The dowdy one wore her brown hair in an inoffensive, unremarkable style. What initially convinced me of her age was her clothing; a corduroy jacket over a light blue t-shirt that seemed too understated to be adolescent. Her friend on the other hand just looked older. For a start she had one of those massive handbags that are so popular, made of shiny black leather with a large gold buckle on it with the name Chloe engraved in Black lettering. I believe a Chloe handbag that size would set you back around £600; surely therefore this girl had to be a grown-up? Her hair certainly seemed grown up; wavy, red, shoulder-length all combed the right way unlike a tell-tale adolescent hair style at the moment; the back-combed ‘out-of-crackden’ look (It used to be the ‘out-of-bed’ look that was trendy wasn’t it?) made popular by Winehouse et al. Her clothes were decent too; black t-shirt with gold lettering with sensible brown jacket over the top. My point of course is that to the eye these two girls looked like adults.

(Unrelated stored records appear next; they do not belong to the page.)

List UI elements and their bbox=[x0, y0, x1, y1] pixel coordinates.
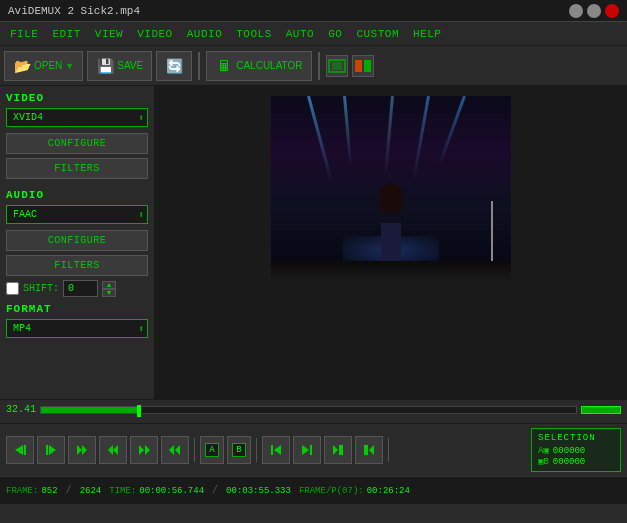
minimize-button[interactable] bbox=[569, 4, 583, 18]
menu-go[interactable]: Go bbox=[322, 26, 348, 42]
mark-b-icon: B bbox=[232, 443, 246, 457]
svg-marker-8 bbox=[77, 445, 82, 455]
svg-marker-11 bbox=[113, 445, 118, 455]
open-icon: 📂 bbox=[13, 57, 31, 75]
open-dropdown-arrow[interactable]: ▼ bbox=[65, 61, 74, 71]
audio-codec-container: FAAC Copy None MP3 ⬍ bbox=[6, 205, 148, 224]
step-forward-icon bbox=[106, 443, 120, 457]
selection-row-b: ▣B 000000 bbox=[538, 456, 614, 467]
transport-sep-1 bbox=[194, 438, 195, 462]
calculator-button[interactable]: 🖩 Calculator bbox=[206, 51, 311, 81]
goto-start-icon bbox=[269, 443, 283, 457]
format-container: MP4 AVI MKV OGM ⬍ bbox=[6, 319, 148, 338]
next-keyframe-button[interactable] bbox=[355, 436, 383, 464]
transport-sep-3 bbox=[388, 438, 389, 462]
transport-rewind-start[interactable] bbox=[6, 436, 34, 464]
display-mode-button[interactable] bbox=[352, 55, 374, 77]
svg-marker-13 bbox=[145, 445, 150, 455]
goto-end-icon bbox=[300, 443, 314, 457]
transport-fast-forward[interactable] bbox=[161, 436, 189, 464]
next-keyframe-icon bbox=[362, 443, 376, 457]
selection-b-icon: ▣B bbox=[538, 456, 549, 467]
menu-audio[interactable]: Audio bbox=[181, 26, 229, 42]
shift-down-button[interactable]: ▼ bbox=[102, 289, 116, 297]
scrubber-time-label: 32.41 bbox=[6, 404, 36, 415]
total-frames-value: 2624 bbox=[80, 486, 102, 496]
format-section: Format MP4 AVI MKV OGM ⬍ bbox=[6, 303, 148, 338]
time-status: Time: 00:00:56.744 bbox=[109, 486, 204, 496]
menu-custom[interactable]: Custom bbox=[350, 26, 405, 42]
video-codec-dropdown[interactable]: Xvid4 Copy None MPEG4 ASP bbox=[6, 108, 148, 127]
time-value: 00:00:56.744 bbox=[139, 486, 204, 496]
format-dropdown[interactable]: MP4 AVI MKV OGM bbox=[6, 319, 148, 338]
menu-auto[interactable]: Auto bbox=[280, 26, 320, 42]
audio-configure-button[interactable]: Configure bbox=[6, 230, 148, 251]
menu-help[interactable]: Help bbox=[407, 26, 447, 42]
scrubber-track[interactable] bbox=[40, 406, 577, 414]
transport-fast-back[interactable] bbox=[130, 436, 158, 464]
light-beam-2 bbox=[343, 96, 352, 166]
prev-keyframe-button[interactable] bbox=[324, 436, 352, 464]
scrubber-area: 32.41 bbox=[0, 399, 627, 423]
save-button[interactable]: 💾 Save bbox=[87, 51, 152, 81]
svg-marker-18 bbox=[302, 445, 309, 455]
mark-a-icon: A bbox=[205, 443, 219, 457]
save-label: Save bbox=[117, 60, 143, 71]
close-button[interactable] bbox=[605, 4, 619, 18]
toolbar: 📂 Open ▼ 💾 Save 🔄 🖩 Calculator bbox=[0, 46, 627, 86]
aspect-ratio-button[interactable] bbox=[326, 55, 348, 77]
shift-input[interactable] bbox=[63, 280, 98, 297]
video-scene bbox=[271, 96, 511, 281]
audio-codec-dropdown[interactable]: FAAC Copy None MP3 bbox=[6, 205, 148, 224]
svg-marker-10 bbox=[108, 445, 113, 455]
menu-edit[interactable]: Edit bbox=[46, 26, 86, 42]
svg-marker-20 bbox=[333, 445, 338, 455]
svg-marker-14 bbox=[169, 445, 174, 455]
status-sep-1: / bbox=[66, 485, 72, 496]
svg-rect-3 bbox=[364, 60, 371, 72]
shift-up-button[interactable]: ▲ bbox=[102, 281, 116, 289]
transport-prev-frame[interactable] bbox=[37, 436, 65, 464]
mark-b-button[interactable]: B bbox=[227, 436, 251, 464]
transport-area: A B Selection A▣ 000000 ▣B 000000 bbox=[0, 423, 627, 476]
performer bbox=[361, 171, 421, 271]
svg-marker-17 bbox=[274, 445, 281, 455]
shift-checkbox[interactable] bbox=[6, 282, 19, 295]
light-beam-5 bbox=[437, 96, 465, 167]
framep-value: 00:26:24 bbox=[367, 486, 410, 496]
menu-video[interactable]: Video bbox=[131, 26, 179, 42]
framep-status: Frame/P(07): 00:26:24 bbox=[299, 486, 410, 496]
video-configure-button[interactable]: Configure bbox=[6, 133, 148, 154]
toolbar-separator-2 bbox=[318, 52, 320, 80]
frame-value: 852 bbox=[41, 486, 57, 496]
prev-frame-icon bbox=[44, 443, 58, 457]
transport-step-forward[interactable] bbox=[99, 436, 127, 464]
video-section-label: Video bbox=[6, 92, 148, 104]
refresh-button[interactable]: 🔄 bbox=[156, 51, 192, 81]
audio-filters-button[interactable]: Filters bbox=[6, 255, 148, 276]
video-preview-area bbox=[155, 86, 627, 399]
status-bar: Frame: 852 / 2624 Time: 00:00:56.744 / 0… bbox=[0, 476, 627, 504]
left-panel: Video Xvid4 Copy None MPEG4 ASP ⬍ Config… bbox=[0, 86, 155, 399]
open-button[interactable]: 📂 Open ▼ bbox=[4, 51, 83, 81]
svg-marker-23 bbox=[369, 445, 374, 455]
time-label: Time: bbox=[109, 486, 136, 496]
menu-tools[interactable]: Tools bbox=[230, 26, 278, 42]
video-filters-button[interactable]: Filters bbox=[6, 158, 148, 179]
frame-status: Frame: 852 bbox=[6, 486, 58, 496]
menu-view[interactable]: View bbox=[89, 26, 129, 42]
menu-file[interactable]: File bbox=[4, 26, 44, 42]
svg-rect-6 bbox=[46, 445, 48, 455]
selection-title: Selection bbox=[538, 433, 614, 443]
goto-start-button[interactable] bbox=[262, 436, 290, 464]
maximize-button[interactable] bbox=[587, 4, 601, 18]
scrubber-thumb[interactable] bbox=[137, 405, 141, 417]
transport-step-back[interactable] bbox=[68, 436, 96, 464]
svg-marker-4 bbox=[15, 445, 23, 455]
performer-head bbox=[382, 191, 400, 213]
fast-back-icon bbox=[137, 443, 151, 457]
goto-end-button[interactable] bbox=[293, 436, 321, 464]
aspect-ratio-icon bbox=[328, 59, 346, 73]
mark-a-button[interactable]: A bbox=[200, 436, 224, 464]
transport-sep-2 bbox=[256, 438, 257, 462]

What shattered the illusion was just the small matter of their speech and behaviour. A couple of stations went by without incident; just the incessant pecking of their whiney voices to contend with. We then reached Bolton where quite a few passengers alighted, which must have given them the confidence to up the ante in the ‘acting adult’ stakes. The red-head reached inside her Chloe handbag (Which after what came next I can only presume was a fake or paid for by Daddy) and produced a pregnancy test. You can imagine my disbelief at her wanton flaunting of such an item in the first place, but the conversation that followed it was just unbelievable.

“I’m so glad I’m not pregnant,” Said red-head.
“I know,” A typically non-committal retort from dowdy brunette.
“Do you think I should tell him I did one?” Red-head stares imploringly at the stick.
“I don’t know.” Brunette answers for it.
“No I’ll just leave it. Besides, he probably wouldn’t sleep with me again if he knew I thought I was pregnant.” Red-head clearly has her adult priorities straight.
“What are you gonna do with it now?” An important issue raised by dowdy brunette.
“I don’t know. Can you re-use them?”
“I don’t know. Maybe, if you wash it.”

At this point I think my mouth was actually agape cartoon style at the sheer air-headed stupidity of these girls. Clearly they weren’t grown ups after all; a fact hammered home by the red-head’s subsequent disposing of the negative (phew!) pregnancy test under one of the seats across the aisle.

The dowdy brunette alighted at Horwich Parkway taking all the red-head’s bravado with her, reducing her to rummaging feebly around inside her Chloe handbag. You see at this point, an adult would be too embarrassed to do anything other than sit in silence, sat opposite a stoic man who played witness to such a public atrocity as she had displayed mere moments earlier, but her inescapable adolescent pining for acceptance into the adult world beseeched her to take out some more sundry grown-up items. I was then privy to a fumbling attempt at switching a SIM card from her 2G iPhone into her new 3G iPhone, and then back again; heaven knows why! When it came time for her to alight at Chorley, the whole gruesomely cringe worthy episode was concluded with her hurriedly attempting to throw all her belongings back into her Chloe handbag, resulting in her spilling at least 4 bottles of perfume onto the floor and table. I was too mortified to help her retrieve said bottles, which resulted in her leaving a couple behind to avoid missing her station. Just as well really, the one that fell onto my lap was Christina Aguilera’s stunning fragrance: ‘Inspire’. Wasn’t very grown up of me was it?